One of the most distinctive voices in contemporary Polish poetry, Ewa Lipska's writing combines the feeling of personal vulnerability, social corrosion, historical perils, and philosophical uncertainties of modern life. Often associated with the poets of Generation 68, she has created a unique poetic universe of her own. An ironist and skeptic acutely aware of the finality of human existence and the presence of death in every moment of life, she also projects a sense of stoicism and intellectual reserve that allow her to speak about the darkest corners of experiences with compassion and without despair.
Jaroslaw Anders talks about the poetic worlds of Ewa Lipska in the third and final part of his presentation of the first generation of Polish poets born after World War II.

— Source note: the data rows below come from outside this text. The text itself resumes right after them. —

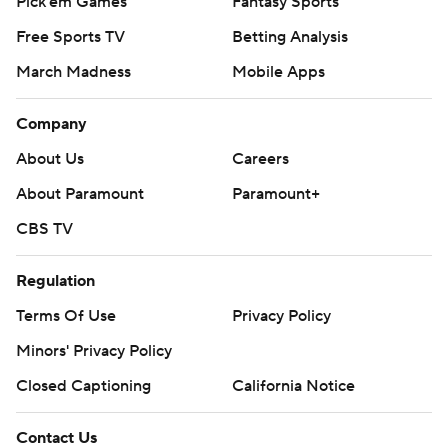
Pick'em Games
Fantasy Sports
Free Sports TV
Betting Analysis
March Madness
Mobile Apps
Company
About Us
Careers
About Paramount
Paramount+
CBS TV
Regulation
Terms Of Use
Privacy Policy
Minors' Privacy Policy
Closed Captioning
California Notice
Contact Us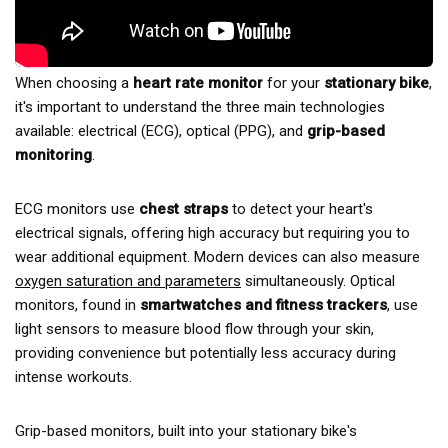
When choosing a
heart rate monitor
for your
stationary bike
,
it's important to understand the three main technologies
available: electrical (ECG), optical (PPG), and
grip-based
monitoring
.
ECG monitors use
chest straps
to detect your heart's
electrical signals, offering high accuracy but requiring you to
wear additional equipment. Modern devices can also measure
oxygen saturation and parameters
simultaneously. Optical
monitors, found in
smartwatches and fitness trackers
, use
light sensors to measure blood flow through your skin,
providing convenience but potentially less accuracy during
intense workouts.
Grip-based monitors, built into your stationary bike's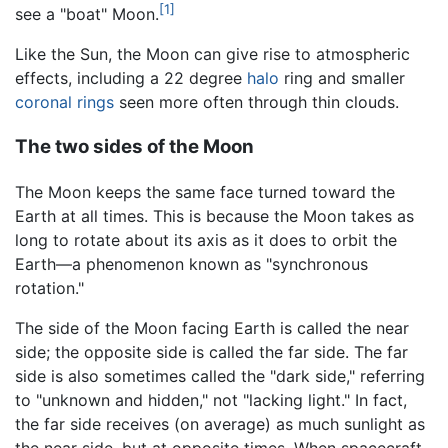
[1]
see a "boat" Moon.
Like the Sun, the Moon can give rise to atmospheric
effects, including a 22 degree
halo
ring and smaller
coronal rings
seen more often through thin clouds.
The two sides of the Moon
The Moon keeps the same face turned toward the
Earth at all times. This is because the Moon takes as
long to rotate about its axis as it does to orbit the
Earth—a phenomenon known as "synchronous
rotation."
The side of the Moon facing Earth is called the near
side; the opposite side is called the far side. The far
side is also sometimes called the "dark side," referring
to "unknown and hidden," not "lacking light." In fact,
the far side receives (on average) as much sunlight as
the near side, but at opposite times. When spacecraft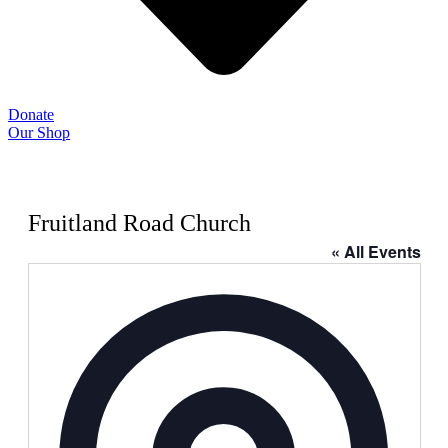
Donate
Our Shop
Fruitland Road Church
« All Events
Address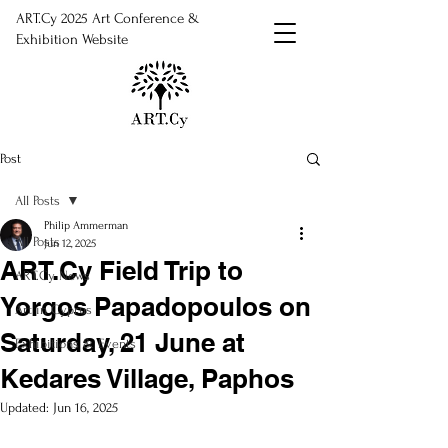
ART.Cy 2025 Art Conference &
Exhibition Website
Post
All Posts
Philip Ammerman
All Posts
Jun 12, 2025
ART.Cy Field Trip to
ART.Cy News
Yorgos Papadopoulos on
Art in Cyprus
Saturday, 21 June at
Exhibitions & Events
Kedares Village, Paphos
Updated:
Jun 16, 2025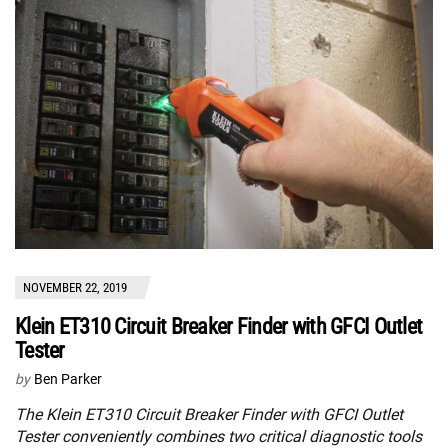
NOVEMBER 22, 2019
Klein ET310 Circuit Breaker Finder with GFCI Outlet
Tester
by
Ben Parker
The Klein ET310 Circuit Breaker Finder with GFCI Outlet
Tester conveniently combines two critical diagnostic tools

"Huddled in full sentences": Poetic Worlds of Ewa Lipska
- A lecture by Jaroslaw Anders
Jaroslaw Anders is a freelance writer, translator, and editor. He is the author of Between Fire and Sleep: Essays on Modern Polish Poetry and Prose (Yale: Yale University Press, 2009) and numerous articles in The New York Review of Books, The New Republic, the Los Angeles Times Book Review, and other publications. He has translated several books from English into Polish and from Polish into English. In the past, he served as a writer and broadcaster for the Voice of America and worked in the Bureau of Democracy, Human Rights, and Labor of the U.S. Department of State. He lives in Washington, D.C.